◆ **PROBLEM**
Which lines below contain the word "with"? Copy each one.

◆ **WORKING DATA**

··········

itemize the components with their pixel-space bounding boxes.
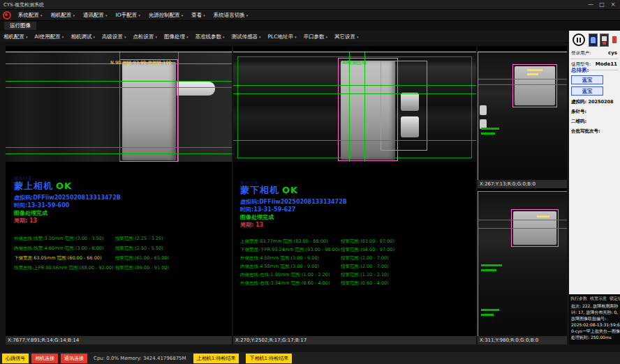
title-bar: CYS-视觉检测系统 — □ × — [0, 0, 620, 10]
alarm-range-text: 报警范围:(0.60 - 4.00) — [341, 280, 389, 287]
overlay-text-mark — [481, 264, 502, 266]
minimize-button[interactable]: — — [585, 0, 596, 10]
pixel-readout-bar: X:7677;Y:891;R:14;G:14;B:14 — [6, 336, 232, 344]
alarm-range-text: 报警范围:(2.00 - 7.00) — [341, 264, 389, 270]
tab-run-image[interactable]: 运行图像 — [4, 22, 36, 30]
measurement-text: 外侧左线:4.58mm 范围:(3.00 - 9.00) — [240, 255, 319, 261]
time-line: 时间:13-31-59-627 — [240, 206, 295, 213]
blue-button-2[interactable]: 蓝宝 — [571, 86, 603, 96]
user-tool-button[interactable] — [589, 33, 598, 47]
measurement-row: 内侧右线-左线:1.90mm 范围:(1.00 - 2.20) 报警范围:(1.… — [233, 272, 476, 279]
toolbar-item-label: 其它设置 — [334, 33, 355, 40]
chevron-down-icon: ▾ — [105, 13, 108, 17]
camera-image-upper[interactable]: N.90:间隔:93.90:总间隔:100 — [6, 52, 232, 162]
menu-item-label: 光源控制配置 — [149, 12, 180, 18]
chevron-down-icon: ▾ — [203, 13, 205, 17]
measurement-text: 线宽左线-上PR:90.56mm 范围:(88.00 - 92.00) — [14, 265, 114, 271]
lower-camera-status: 下相机1:待检结果 — [246, 354, 292, 363]
right-panel: 登录用户: cys 使用型号: Mode11 总排累: 蓝宝 蓝宝 虚拟码: 2… — [569, 31, 620, 344]
alarm-range-text: 报警范围:(2.50 - 5.50) — [115, 245, 163, 252]
stats-line: 批次: 222, 故障检测两秒 — [569, 303, 620, 309]
chevron-down-icon: ▾ — [259, 35, 261, 39]
login-user-label: 登录用户: — [571, 50, 591, 56]
stats-tabs: 执行参数 线宽示意 锁定状态 — [569, 294, 620, 303]
overlay-text-mark — [481, 314, 494, 316]
chevron-down-icon: ▾ — [246, 13, 249, 17]
menu-item-io-config[interactable]: IO手配置▾ — [112, 12, 145, 19]
menu-item-label: 相机配置 — [51, 12, 72, 18]
blue-button-1[interactable]: 蓝宝 — [571, 75, 603, 84]
menu-item-view[interactable]: 查看▾ — [187, 12, 209, 19]
menu-item-label: 通讯配置 — [83, 12, 104, 18]
process-status: 图像处理完成 — [240, 213, 274, 221]
stats-line: 计: 17, 故障分布亮秒: 0, — [569, 309, 620, 315]
toolbar-item-ai-config[interactable]: AI使用配置▾ — [31, 33, 68, 40]
toolbar-item-plc-address[interactable]: PLC地址串▾ — [264, 33, 300, 40]
virtual-code-label: 虚拟码: — [571, 99, 586, 105]
chevron-down-icon: ▾ — [62, 35, 64, 39]
stats-line: 处理耗时: 250.00ms — [569, 334, 620, 340]
heartbeat-indicator: 心跳信号 — [2, 354, 29, 363]
preview-image-2[interactable] — [478, 191, 567, 336]
preview2-pixel-readout: X:311;Y:980;R:0;G:0;B:0 — [478, 336, 567, 344]
camera-tool-button[interactable] — [600, 33, 609, 47]
overlay-text-mark — [527, 73, 538, 75]
measurement-row: 外侧左线:4.58mm 范围:(3.00 - 9.00) 报警范围:(2.00 … — [233, 255, 476, 262]
model-value: Mode11 — [596, 61, 617, 67]
alarm-range-text: 报警范围:(2.25 - 3.25) — [115, 236, 163, 242]
measurement-text: 外侧右线-右线:3.34mm 范围:(0.60 - 4.00) — [240, 280, 330, 287]
maximize-button[interactable]: □ — [596, 0, 607, 10]
alarm-range-text: 报警范围:(2.00 - 7.00) — [341, 255, 389, 261]
overlay-text-mark — [537, 215, 549, 218]
toolbar-item-other-settings[interactable]: 其它设置▾ — [331, 33, 362, 40]
preview-image-1[interactable] — [478, 52, 567, 180]
cycle-line: 周期: 13 — [240, 221, 263, 229]
chevron-down-icon: ▾ — [325, 35, 327, 39]
pause-button[interactable] — [573, 33, 585, 46]
tab-lock-state[interactable]: 锁定状态 — [610, 296, 620, 302]
chevron-down-icon: ▾ — [186, 35, 189, 39]
chevron-down-icon: ▾ — [182, 13, 184, 17]
virtual-code-value: 20250208 — [588, 99, 613, 105]
alarm-range-text: 报警范围:(89.00 - 91.00) — [115, 265, 169, 271]
chevron-down-icon: ▾ — [357, 35, 359, 39]
measurement-text: 外侧左线-线宽:3.10mm 范围:(3.00 - 3.50) — [14, 236, 103, 242]
chevron-down-icon: ▾ — [223, 35, 225, 39]
camera-image-lower[interactable]: AI检测区域 — [233, 52, 476, 162]
barcode-line: 虚拟码:DFFiiw2025020813313472B — [240, 198, 347, 206]
alarm-icon — [612, 36, 617, 43]
camera-name: 蒙上相机 — [14, 181, 53, 191]
tab-exec-params[interactable]: 执行参数 — [570, 296, 587, 302]
menu-item-comm-config[interactable]: 通讯配置▾ — [79, 12, 112, 19]
measurement-row: 上侧宽度:83.77mm 范围:(82.00 - 88.00) 报警范围:(83… — [233, 238, 476, 245]
field-label-qrcode: 二维码: — [571, 119, 586, 125]
menu-item-label: 系统配置 — [18, 12, 39, 18]
menu-item-camera-config[interactable]: 相机配置▾ — [47, 12, 80, 19]
menu-item-light-config[interactable]: 光源控制配置▾ — [145, 12, 188, 19]
toolbar-item-advanced[interactable]: 高级设置▾ — [98, 33, 130, 40]
menu-item-language[interactable]: 系统语言切换▾ — [209, 12, 253, 19]
toolbar: 相机配置▾ AI使用配置▾ 相机调试▾ 高级设置▾ 点检设置▾ 图像处理▾ 基准… — [0, 31, 569, 43]
menu-item-label: IO手配置 — [116, 12, 138, 18]
close-button[interactable]: × — [607, 0, 619, 10]
tab-line-width[interactable]: 线宽示意 — [590, 296, 607, 302]
menu-item-system-config[interactable]: 系统配置▾ — [14, 12, 47, 19]
measurement-row: 下侧宽度-下PR:95.24mm 范围:(93.00 - 98.00) 报警范围… — [233, 247, 476, 254]
camera-icon — [602, 36, 607, 41]
toolbar-item-serial-params[interactable]: 串口参数▾ — [300, 33, 331, 40]
toolbar-item-spot-check[interactable]: 点检设置▾ — [129, 33, 161, 40]
measurement-row: 内侧左线:4.58mm 范围:(3.00 - 9.00) 报警范围:(2.00 … — [233, 264, 476, 271]
toolbar-item-camera-debug[interactable]: 相机调试▾ — [67, 33, 98, 40]
camera-view-lower: AI检测区域 输出结果: 蒙下相机OK 虚拟码:DFFiiw2025020813… — [233, 46, 476, 344]
preview-column: X:267;Y:13;R:0;G:0;B:0 X:311;Y:980;R:0;G… — [478, 46, 567, 344]
toolbar-item-camera-config[interactable]: 相机配置▾ — [0, 33, 31, 40]
camera-link-indicator: 相机连接 — [31, 354, 58, 363]
window-title: CYS-视觉检测系统 — [3, 1, 44, 8]
chevron-down-icon: ▾ — [73, 13, 75, 17]
chevron-down-icon: ▾ — [295, 35, 297, 39]
status-ok: OK — [56, 181, 72, 191]
toolbar-item-sensor-test[interactable]: 测试传感器▾ — [228, 33, 264, 40]
toolbar-item-image-process[interactable]: 图像处理▾ — [161, 33, 192, 40]
measurement-row: 下侧宽度:63.05mm 范围:(60.00 - 66.00) 报警范围:(61… — [6, 255, 232, 262]
toolbar-item-baseline-params[interactable]: 基准线参数▾ — [191, 33, 228, 40]
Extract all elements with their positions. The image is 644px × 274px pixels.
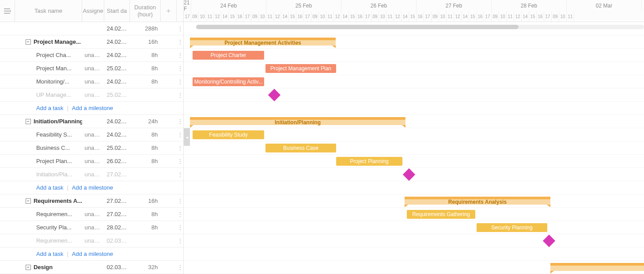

··········

◆ **TASK SOLUTION**
itemize the components with their pixel-space bounding boxes.
Extract all elements with their positions. The image is 644px × 274px pixels.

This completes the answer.